防衛白書トップ > 第III部 国民の生命・財産と領土・領海・領空を守り抜くための取組 > 第3章 防衛装備・技術に関する諸施策 > 第2節 プロジェクト管理などへの取組 > 1 ライフサイクルを通じたプロジェクト管理

第2節 プロジェクト管理などへの取組

1 ライフサイクルを通じたプロジェクト管理

1 重点的なプロジェクト管理による最適な防衛装備品の取得

防衛装備品の高性能化・複雑化により、防衛装備品のライフサイクル全体(構想、研究開発、量産取得、維持整備など)を通じた取得コストは増加傾向にあり、必要な数を適切な時期に取得するには、ライフサイクル全体を通じた取得プロセスの効率化が極めて重要となる。

このため、重要な防衛装備品について、ライフサイクル全体を通じてコストやスケジュールを管理し、運用ニーズを踏まえた最適な取得を実現するため、15(平成27)年10月に発足した防衛装備庁にプロジェクト管理部を設置し、同年11月にプロジェクト管理重点対象装備品として12の装備品1を選定したところである。

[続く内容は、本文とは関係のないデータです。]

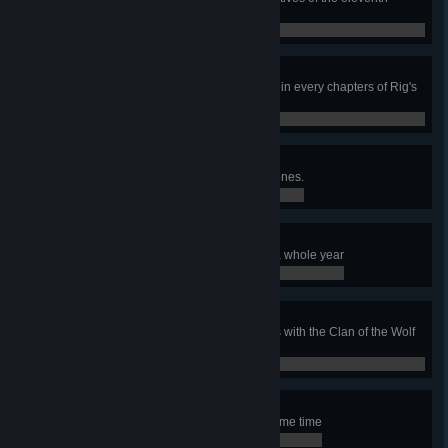
chapter of Rig's Saga
0 / 0
Secrets of Rig's Saga
Complete all the bonus objectives in every chapters of Rig's
Saga
0 / 0
Hanging out with friends
Have 6 warchiefs in one of your zones.
0 / 0
It's a Wonderful Life
Keep your happiness over 12 for a whole year
0 / 0
Dances with wolves
Gather 1000 food by killing wolves with the Clan of the Wolf
in one game
0 / 0
Deer Hunter
Control 4 Hunter's Lodge at the same time
0 / 0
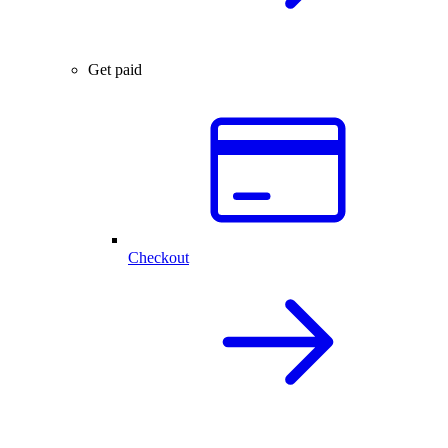
Get paid
Checkout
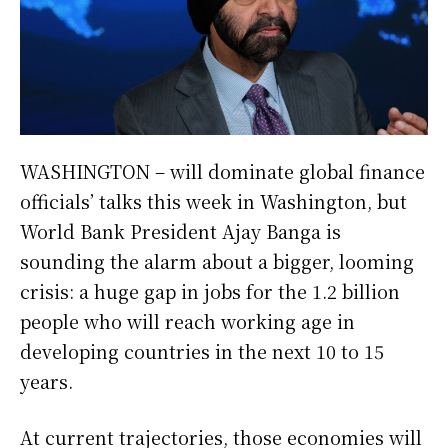
WASHINGTON – will dominate global finance
officials’ talks this week in Washington, but
World Bank President Ajay Banga is
sounding ​the alarm about a bigger, looming
crisis: a huge gap in jobs for the 1.2 billion
people who will reach working age in
developing ‌countries in the next 10 to 15
years.
At current trajectories, those economies will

プロジェクト管理重点対象装備品については、プロジェクト管理を行う責任者としてプロジェクトマネージャー(PM:Project Manager)を指定するとともに、関連部署の職員で構成される統合プロジェクトチームを設置し管理することで、戦略的に最適な防衛装備品の取得の実現を図っている。

C-2(プロジェクト管理重点対象装備品)の画像

C-2(プロジェクト管理重点対象装備品)

2 統合的な見地による効果的・効率的な取得

統合機動防衛力の構築のためには、統合的見地を踏まえた防衛装備品の取得が必要となる。

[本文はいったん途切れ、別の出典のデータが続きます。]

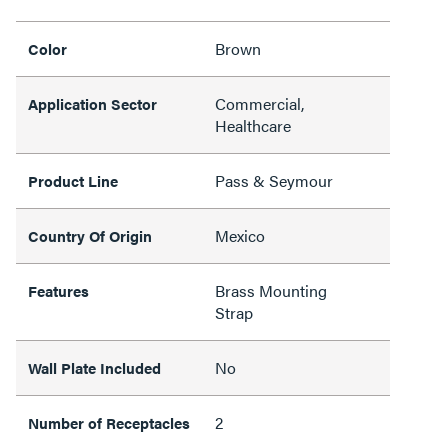
Brown
Color
Commercial,
Application Sector
Healthcare
Pass & Seymour
Product Line
Mexico
Country Of Origin
Brass Mounting
Features
Strap
No
Wall Plate Included
2
Number of Receptacles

これまでも、統合的見地を踏まえ、①装備品機能の統合化、②共用装備品の一括調達、一部構成品の共通化、装備品のファミリー化など2により、開発・取得・維持経費の低減を図ってきたところである。

今後は、防衛装備品の構想段階からプロジェクト管理の視点を入れ、情報の連接及び機能の統合化、構成品の共通化、装備品のファミリー化などによる取得コストの低減について検討し、ライフサイクル全体を通じた効果的・効率的な取得を推進していく。

3 プロジェクト管理の強化のための取組

プロジェクト管理を強化するため、以下の取組を行っている。

○ プロジェクト管理に関する制度の整備のため、外部の監査法人などの知見を活用し、プロジェクト管理業務の公正性の向上について検討

○ ライフサイクルコストの見積り精度の向上のため、コスト情報のデータベース化や統計的な分析によるコスト推定評価手法の改善を検討

○ プロジェクト管理にかかる人材を育成するため、海外や民間におけるプロジェクト管理手法の研修などを定期的に実施

1 SM-3ブロックIIA、中SAM(改)、グローバルホーク(滞空型無人機)、AAV7(水陸両用車)、新艦艇、陸自UH-X、V-22(ティルト・ローター機)、SH-60K能力向上型、P-1、C-2、F-35A、将来戦闘機(F-2戦闘機の後継として検討中)

2 「共用装備品の一括調達」は陸・海・空自における小火器・車両・化学器材、「一部構成品の共通化」は陸自と空自で使用する短距離用の地対空誘導弾、「装備品のファミリー化」は陸・海・空自で使用する対艦誘導弾、などがある。